** WHAT THE TASK ASKS **
The string "المحمولة" may appear in lines of the data; report how many lines contain it, with no other output.
*** EXCERPTED RECORDS ***
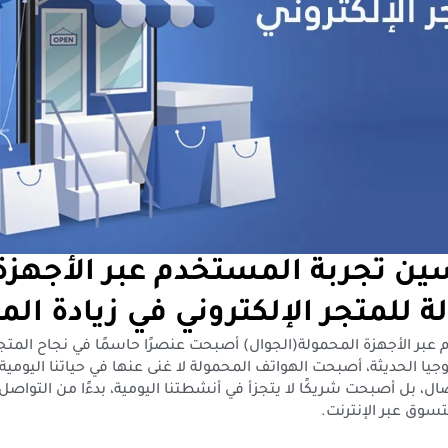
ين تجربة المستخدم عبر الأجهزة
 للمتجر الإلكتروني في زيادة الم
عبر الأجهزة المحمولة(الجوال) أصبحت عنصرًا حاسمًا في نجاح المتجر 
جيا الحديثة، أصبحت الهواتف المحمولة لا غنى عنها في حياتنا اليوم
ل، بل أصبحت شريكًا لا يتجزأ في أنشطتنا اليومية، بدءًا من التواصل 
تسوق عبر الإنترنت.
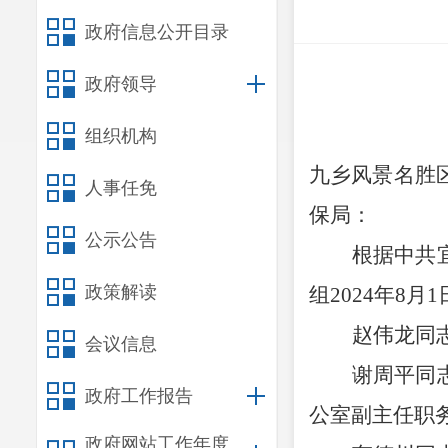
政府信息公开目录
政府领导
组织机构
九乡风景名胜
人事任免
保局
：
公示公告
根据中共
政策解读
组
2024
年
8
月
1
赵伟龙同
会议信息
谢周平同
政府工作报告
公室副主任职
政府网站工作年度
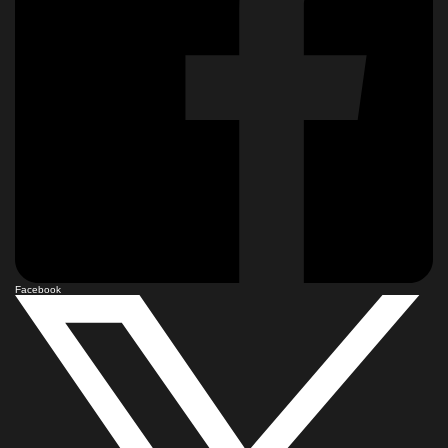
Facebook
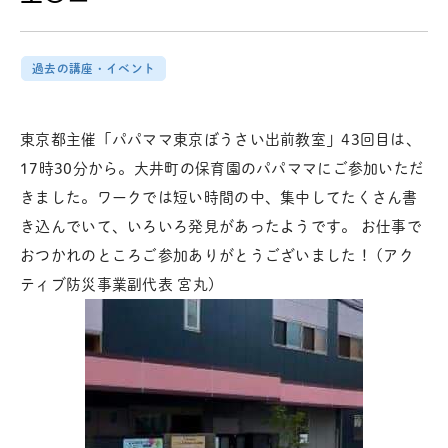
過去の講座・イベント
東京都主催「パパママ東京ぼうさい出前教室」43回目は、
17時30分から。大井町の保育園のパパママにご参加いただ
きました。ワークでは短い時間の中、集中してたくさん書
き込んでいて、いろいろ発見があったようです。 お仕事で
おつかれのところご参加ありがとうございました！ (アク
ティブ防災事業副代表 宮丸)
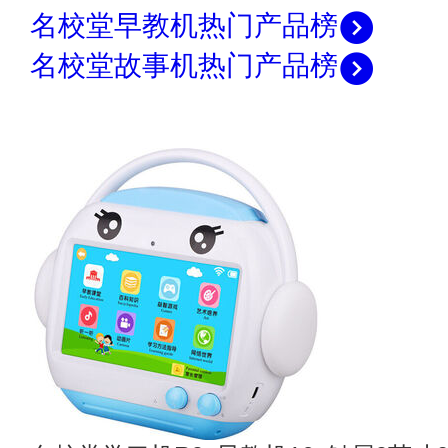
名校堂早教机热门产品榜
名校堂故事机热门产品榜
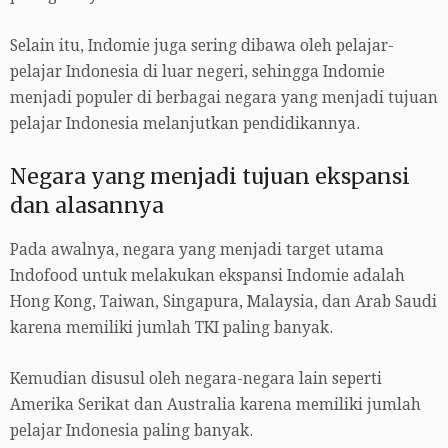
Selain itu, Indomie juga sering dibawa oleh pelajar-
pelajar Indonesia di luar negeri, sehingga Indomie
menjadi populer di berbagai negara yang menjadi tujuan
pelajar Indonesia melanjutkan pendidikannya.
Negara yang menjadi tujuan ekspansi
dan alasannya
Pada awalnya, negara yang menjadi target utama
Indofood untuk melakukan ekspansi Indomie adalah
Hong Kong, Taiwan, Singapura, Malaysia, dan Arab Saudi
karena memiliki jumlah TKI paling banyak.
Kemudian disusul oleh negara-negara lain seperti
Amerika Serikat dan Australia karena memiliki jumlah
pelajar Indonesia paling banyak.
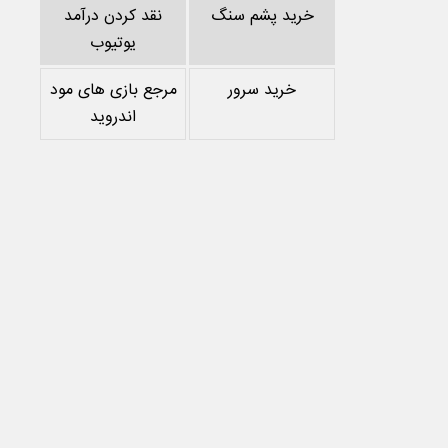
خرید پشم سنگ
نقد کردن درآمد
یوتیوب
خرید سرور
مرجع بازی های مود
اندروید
*** End of EXCERPTED RECORDS ***
** ANSWER FOR THIS EXERCISE **
2